Vergi Usul Kanununun 94. maddesine göre tebligat mükellefe, kanuni temsilciye, iradi temsilciye, cezaya muhatap olanlara, tüzel kişilerin yasal temsilcilerine, tüzel kişiliği olmayan kuruluşların idareci veya iradi temsilcilerine, kamu idare ve kuruluşlarında en yüksek amire, bunların yardımcılarına ya da yetkili kılınan memura yapılabilmektedir.
Danıştay, temsilciye tebligat yapılabilmesi için ya temsil belgesinde vergiye ilişkin konularda tebligat kabul etmeye yetkili olduğunun açıkça belirtilmesini ya da genel olarak temsilcinin mali konularda her türlü işlemleri takibe yetkili bulunduğunun temsil belgesinde belirtilmesini aramaktadır.
Vergi idaresinin tebliğde bulunacağı temsilcinin avukat sıfatını haiz olması gerekmez. İdare, yukarıdaki koşullara uygun yetki sahibi olan her temsilciye tebliğde bulunabilir.

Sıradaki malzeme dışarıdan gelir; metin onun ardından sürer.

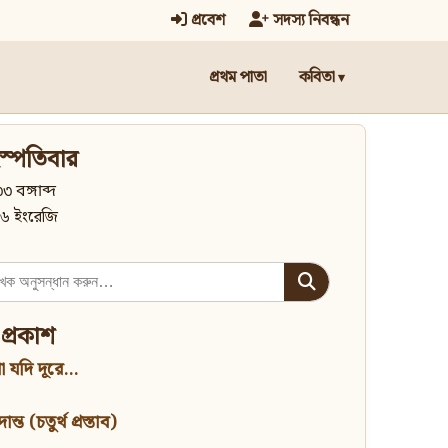
প্রবেশ
সদস্য নিবন্ধন
প্রথম পাতা
কবিতা
স্পতিবার
৩ বঙ্গাব্দ
৬ ইংরেজি
 প্রকাশ
 যদি দূরে...
্ত (চতুর্থ প্রস্তাব)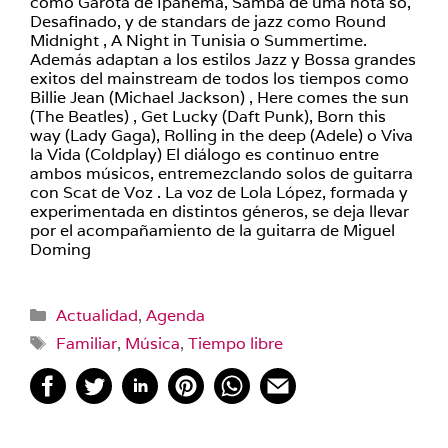
como Garota de Ipanema, Samba de uma nota so,
Desafinado, y de standars de jazz como Round
Midnight , A Night in Tunisia o Summertime.
Además adaptan a los estilos Jazz y Bossa grandes
exitos del mainstream de todos los tiempos como
Billie Jean (Michael Jackson) , Here comes the sun
(The Beatles) , Get Lucky (Daft Punk), Born this
way (Lady Gaga), Rolling in the deep (Adele) o Viva
la Vida (Coldplay) El diálogo es continuo entre
ambos músicos, entremezclando solos de guitarra
con Scat de Voz . La voz de Lola López, formada y
experimentada en distintos géneros, se deja llevar
por el acompañamiento de la guitarra de Miguel
Doming
Categorías
Actualidad
,
Agenda
Etiquetas
Familiar
,
Música
,
Tiempo libre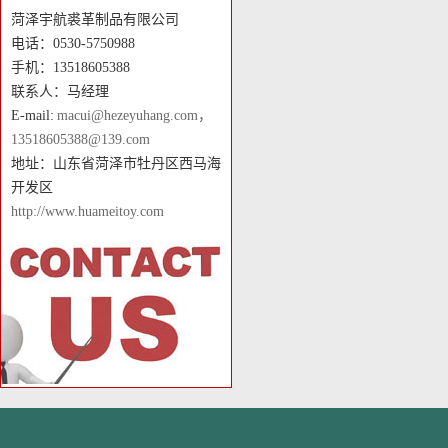
菏泽宇航裘革制品有限公司
电话：0530-5750988
手机：13518605388
联系人：马经理
E-mail:
macui@hezeyuhang.com，
13518605388@139.com
地址：山东省菏泽市牡丹区西马海
开发区
http://www.huameitoy.com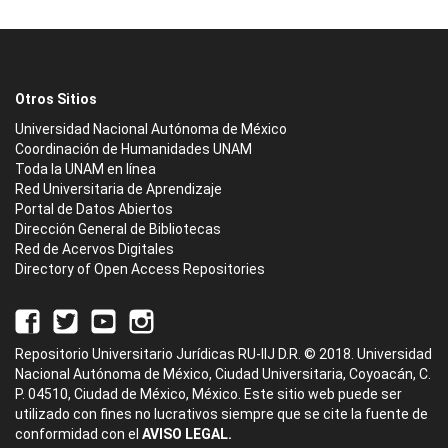
Otros Sitios
Universidad Nacional Autónoma de México
Coordinación de Humanidades UNAM
Toda la UNAM en línea
Red Universitaria de Aprendizaje
Portal de Datos Abiertos
Dirección General de Bibliotecas
Red de Acervos Digitales
Directory of Open Access Repositories
Repositorio Universitario Jurídicas RU-IIJ D.R. © 2018. Universidad
Nacional Autónoma de México, Ciudad Universitaria, Coyoacán, C.
P. 04510, Ciudad de México, México. Este sitio web puede ser
utilizado con fines no lucrativos siempre que se cite la fuente de
conformidad con el
AVISO LEGAL.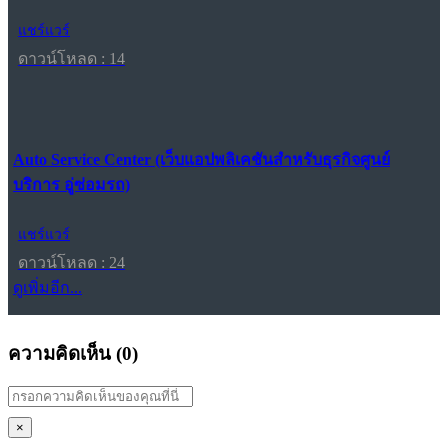
แชร์แวร์
ดาวน์โหลด : 14
Auto Service Center (เว็บแอปพลิเคชันสำหรับธุรกิจศูนย์
บริการ อู่ซ่อมรถ)
แชร์แวร์
ดาวน์โหลด : 24
ดูเพิ่มอีก...
ความคิดเห็น (
0
)
×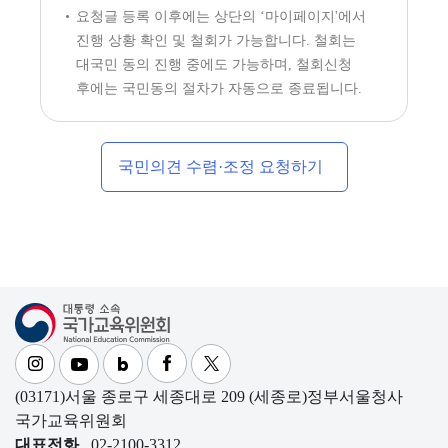
요청글 등록 이후에는 상단의 ‘마이페이지'에서
진행 상황 확인 및 철회가 가능합니다. 철회는
대국민 동의 진행 중에도 가능하며, 철회신청
후에는 국민동의 절차가 자동으로 종료됩니다.
국민의견 수렴·조정 요청하기
대통령소속 국가교육위원회
(03171)서울 종로구 세종대로 209 (세종로)정부서울청사
국가교육위원회
대표전화
02-2100-3312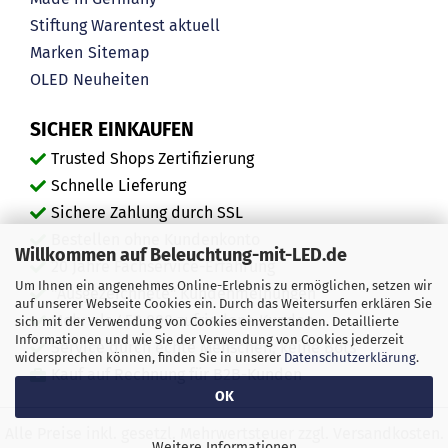
Stiftung Warentest aktuell
Marken
Sitemap
OLED
Neuheiten
SICHER EINKAUFEN
Trusted Shops Zertifizierung
Schnelle Lieferung
Sichere Zahlung durch SSL
Bestellen ohne Kundenkonto
Willkommen auf Beleuchtung-mit-LED.de
20 Jahre Fachservice-Erfahrung
Um Ihnen ein angenehmes Online-Erlebnis zu ermöglichen, setzen wir
"Ausgezeichnete" Kundenmeinungen
auf unserer Webseite Cookies ein. Durch das Weitersurfen erklären Sie
Mehr als 450.000 zufriedene Kunden
sich mit der Verwendung von Cookies einverstanden. Detaillierte
Informationen und wie Sie der Verwendung von Cookies jederzeit
Service durch echte Menschen, keine Bots
widersprechen können, finden Sie in unserer
Datenschutzerklärung
.
Kauf auf Rechnung für B2B-Kunden
OK
Alle Preise inkl. gesetzl. Mehrwertsteuer zzgl. Versandkosten.
Weitere Informationen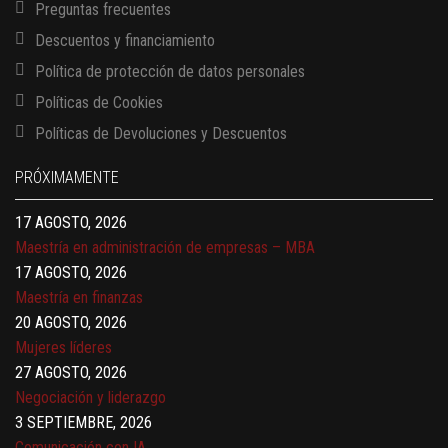
Preguntas frecuentes
Descuentos y financiamiento
Política de protección de datos personales
Políticas de Cookies
13 AGOSTO, 2026
Políticas de Devoluciones y Descuentos
Finanzas para no financieros
17 AGOSTO, 2026
PRÓXIMAMENTE
Gerencia de empresas familiares
17 AGOSTO, 2026
Maestría en administración de empresas – MBA
17 AGOSTO, 2026
Maestría en finanzas
20 AGOSTO, 2026
Mujeres líderes
27 AGOSTO, 2026
Negociación y liderazgo
3 SEPTIEMBRE, 2026
Comunicación con IA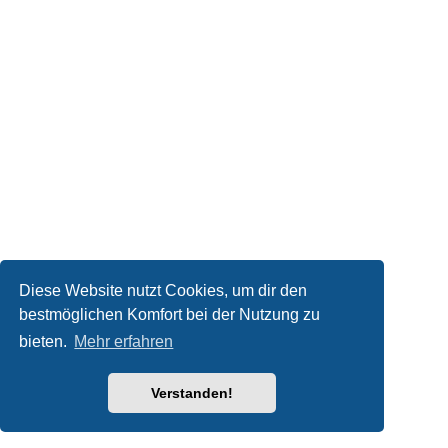
Diese Website nutzt Cookies, um dir den
bestmöglichen Komfort bei der Nutzung zu
bieten.
Mehr erfahren
Verstanden!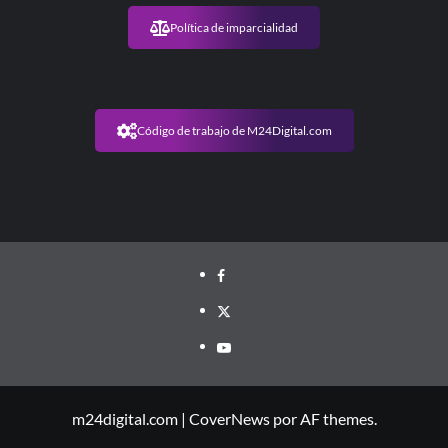
Política de imparcialidad
Código de trabajo de M24Digital.com
m24digital.com
|
CoverNews
por AF themes.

Tebliğ ile ilgili bir sorun 94. maddesinin 1. fıkrasındaki “umumi vekil” ifadesinden doğabilir. Lâfzi yorum yapmak suretiyle, temsil yetkisinin vekâlet akti ile değil de örneğin bir iş akti ile verilmiş olması gibi bir durumda temsilciye tebliğde bulunulamayacağını söylemek mümkün müdür? Kanımca, Vergi Usul Kanununun 94. maddesindeki “umumi vekil” ifadesini, aynı maddenin 2. fıkrasındaki “temsilci” ifadesiyle paralel bir şekilde yorumlamak, yasa koyucunun amacına daha uygun düşmektedir.